The motif of the tension between the subject and the world is also evident in the author's second collection, Reál, whose title hints at the gap between reality and fiction. As in his debut, the poet again combines an engaged poetic position with spiritual insight, the latter acting as contrast and antithesis to the modern world, which appears to the reader an apocalyptically hostile and inhospitable environment. Step by step, the collection becomes a conceptual poetic battlefield with strong agitational overtones that answer the state of the world with a critique of global capitalism and its social problems. Considering his past work, in Real Škrob speaks more directly through the realm of spoken-word and performative poetry, his poems acting as loud oaths that expose some of the essential issues and global pains of the world, using a mix of reality and fiction with suggestive details bordering on magical realism. The latter form the basis for a new reality, which exposes a conceptually interconnected and layered world, an attempt at generational confession, but also a poetic, spiritual and social manifesto, which instead of escaping from the world shows an engaged moment of changing its form and problematic practices, presenting the struggle against a dystopian new reality, catastrophic visions of the future and the spiritual rebirth of man and his habitat.

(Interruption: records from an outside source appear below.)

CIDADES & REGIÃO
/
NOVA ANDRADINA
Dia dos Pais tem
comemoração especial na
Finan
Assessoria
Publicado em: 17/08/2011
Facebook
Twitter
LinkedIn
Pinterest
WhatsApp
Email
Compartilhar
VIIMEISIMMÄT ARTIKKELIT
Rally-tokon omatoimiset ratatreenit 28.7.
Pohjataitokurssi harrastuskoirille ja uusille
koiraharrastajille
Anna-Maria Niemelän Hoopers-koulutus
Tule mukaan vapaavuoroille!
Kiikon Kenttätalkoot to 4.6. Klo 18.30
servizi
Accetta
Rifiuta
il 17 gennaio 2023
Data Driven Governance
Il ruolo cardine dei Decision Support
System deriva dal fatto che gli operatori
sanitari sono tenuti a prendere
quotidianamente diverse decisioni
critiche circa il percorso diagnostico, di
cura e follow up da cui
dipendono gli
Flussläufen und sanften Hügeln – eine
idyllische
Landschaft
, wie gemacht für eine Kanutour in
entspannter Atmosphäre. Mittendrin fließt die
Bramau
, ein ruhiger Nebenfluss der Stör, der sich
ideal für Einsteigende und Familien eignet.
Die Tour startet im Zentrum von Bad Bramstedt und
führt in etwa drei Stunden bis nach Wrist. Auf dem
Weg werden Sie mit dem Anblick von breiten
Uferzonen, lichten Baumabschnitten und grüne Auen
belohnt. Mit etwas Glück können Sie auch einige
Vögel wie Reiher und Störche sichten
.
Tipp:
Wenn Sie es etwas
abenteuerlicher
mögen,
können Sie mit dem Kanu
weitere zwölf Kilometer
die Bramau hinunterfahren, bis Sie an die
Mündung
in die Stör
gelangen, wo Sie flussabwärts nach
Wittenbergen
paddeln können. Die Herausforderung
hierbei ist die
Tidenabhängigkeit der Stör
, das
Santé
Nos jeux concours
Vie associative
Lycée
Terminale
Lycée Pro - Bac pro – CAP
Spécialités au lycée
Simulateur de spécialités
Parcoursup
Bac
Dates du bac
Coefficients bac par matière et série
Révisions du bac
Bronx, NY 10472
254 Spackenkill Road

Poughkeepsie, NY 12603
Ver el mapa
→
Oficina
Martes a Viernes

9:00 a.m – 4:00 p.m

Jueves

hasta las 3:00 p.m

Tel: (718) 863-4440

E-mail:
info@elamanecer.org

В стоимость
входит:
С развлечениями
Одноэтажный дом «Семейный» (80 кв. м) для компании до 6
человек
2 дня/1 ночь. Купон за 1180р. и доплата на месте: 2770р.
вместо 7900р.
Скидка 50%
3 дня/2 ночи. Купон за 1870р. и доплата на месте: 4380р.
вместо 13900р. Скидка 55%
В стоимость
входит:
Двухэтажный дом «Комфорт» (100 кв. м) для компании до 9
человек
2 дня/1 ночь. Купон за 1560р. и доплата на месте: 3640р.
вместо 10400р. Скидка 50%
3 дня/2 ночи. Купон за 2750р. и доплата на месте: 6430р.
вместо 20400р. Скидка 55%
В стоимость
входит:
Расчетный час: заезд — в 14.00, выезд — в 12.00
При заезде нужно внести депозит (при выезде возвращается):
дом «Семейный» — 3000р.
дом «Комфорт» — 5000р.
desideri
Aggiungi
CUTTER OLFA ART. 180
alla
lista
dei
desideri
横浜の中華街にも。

The enthrallment with the outside world and a delicate balancing of personal and global equilibrium also continues in the author's recently published third collection of poems Země slunce, which goes a step further in bringing a vision of a “world after the world”. In twenty-eight intertwined, mostly longer poems, Škrob abandons the hitherto recognizable urban environment, bringing anxiety over the environmental crisis even more decisively to the fore, with view toward changing the system and its controls. In doing so, the author immerses his reader in partly fantastic, partly familiar, realistic poetic landscapes with blurred boundaries, anxious dreams or virtual digital reality, while offering prophetic visions of the world at the end of its power, a world which will fail unless humanity changes the system. Nature receives anthropomorphic features and reclaims what was taken from her. Life continues even after the imminent extinction of the human species, featured as one of the members of the devastated landscape of poetic reality and visions of our common future. However, Škrob also suggests a path towards the future, based on love for the Earth and the chains of relationships forged within the community. Individuals of the collective, members of the community have archetypic characteristics, and by exchanging data and relationships, a symbolic system is being built that could be compared to the Cyberpunk universe or a dystopian world of tomorrow. At the same time, reference points and identification with the main characters, which intertextually remind us of heroes from video games, film and popular culture, partially indicate a possible solution. It is based on rebuilding the world and finding alternatives to the current system of life, with the idea of the possibility of constructing a significantly different world while transforming dystopian visions into possible alterations of ourselves and people around us through battle.

Jan Škrob is one of the most expressive and recognizable Czech poets of the younger generation. His distinct style is extremely appealing to critics and readers, bringing forth a strong ethical and semantic dimension alongside its aesthetic value.